Dr. Heidi Reynders van de Landsbond van Neutrale Ziekenfondsen, ziet in digitalisering alleszins veel mogelijkheden. “Het TRIO-platform dat in februari 2025 werd gelanceerd kan een ondersteuning zijn voor de informatie-uitwisseling tussen zorg- en werkgerelateerde actoren. Huisarts, arbeidsarts en adviserend arts zullen via dit digitaal platform kunnen werken aan re-integratie van de patiënt.” Ook de ‘fitnote’ dat omschrijft wat de zieke wel kan ter vervanging van het klassieke ziekenbriefje, is volgens dr.

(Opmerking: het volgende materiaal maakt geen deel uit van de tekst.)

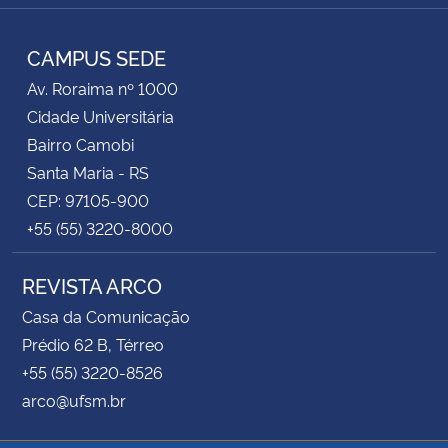
Instagram
Facebook
Twitter
RSS
CAMPUS SEDE
Av. Roraima nº 1000
Cidade Universitária
Bairro Camobi
Santa Maria - RS
CEP: 97105-900
+55 (55) 3220-8000
REVISTA ARCO
Casa da Comunicação
Prédio 62 B, Térreo
+55 (55) 3220-8526
arco@ufsm.br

Reynders een belangrijke wijziging die er zit aan te komen. “Arbeidsongeschiktheidsattesten zullen vanaf 2026 ook maar maximaal drie maanden geldig zijn. Werkgevers zullen ook geresponsabiliseerd worden via een solidariteits-bijdrage van 30% tijdens de tweede en derde maand van arbeidsongeschiktheid. En er zitten nog hervormingen aan te komen. Ook voor ziekenfondsen die financieel verantwoordelijk gesteld worden voor de mate waarin zij bijdragen aan succesvolle re-integratie.”

Dat er jaarlijks meer dan 11 miljard nodig is voor het uitbetalen van vervangings-inkomens voor langdurig zieken, is volgens de organisatoren van het symposium te gek voor woorden. “Dit systeem is op termijn onbetaalbaar. Vandaag zijn er ruim 520.000 personen langdurig ziek en volgens het Planbureau kan dat – bij ongewijzigd beleid – oplopen tot 600.000 in 2035. Meer dan 7,5% van de actieve bevolking is inactief door ziekte. In Wallonië is dat zelfs 8,8% terwijl dat in Vlaanderen 6,97% is.”

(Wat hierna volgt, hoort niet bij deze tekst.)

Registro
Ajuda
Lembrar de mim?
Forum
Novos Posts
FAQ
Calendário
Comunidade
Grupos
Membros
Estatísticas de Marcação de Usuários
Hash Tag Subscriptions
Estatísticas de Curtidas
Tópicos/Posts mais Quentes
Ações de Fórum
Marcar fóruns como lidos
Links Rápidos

Die regionale verschillen leggen volgens dr. Jan Van Meirhaeghe en Karel Vermeyen ook een ander probleem bloot, nl. een verschuiving van het statuut tussen werkloosheid, ziekte- en invaliditeit en leefloon. Brussel bijvoorbeeld heeft het laagste aantal langdurig zieken, maar in verhouding wel het hoogste aantal werklozen of leefloongerechtigden. De OESO ziet daar een nakend gevaar in, nl. de fluïde grens om mensen van de ene naar de andere categorie door te schuiven waarbij het basisprobleem niet opgelost geraakt. Feit is dat alleen verantwoordelijkheidszin van alle actoren, patiënten, artsen, werkgevers, ziekenfondsen, arbeidsbemiddelingsbureaus en deelstaten, kan helpen het probleem op te lossen. Het doel moet zijn om ervoor te zorgen dat mensen niet langer uitvallen, dat ze snel gereïntegreerd worden en dat er geen overloopfenomeen optreedt.

Want anders is het dweilen met de kraan open. En net op dat gebied is ook de taalgrens weer een zorggrens.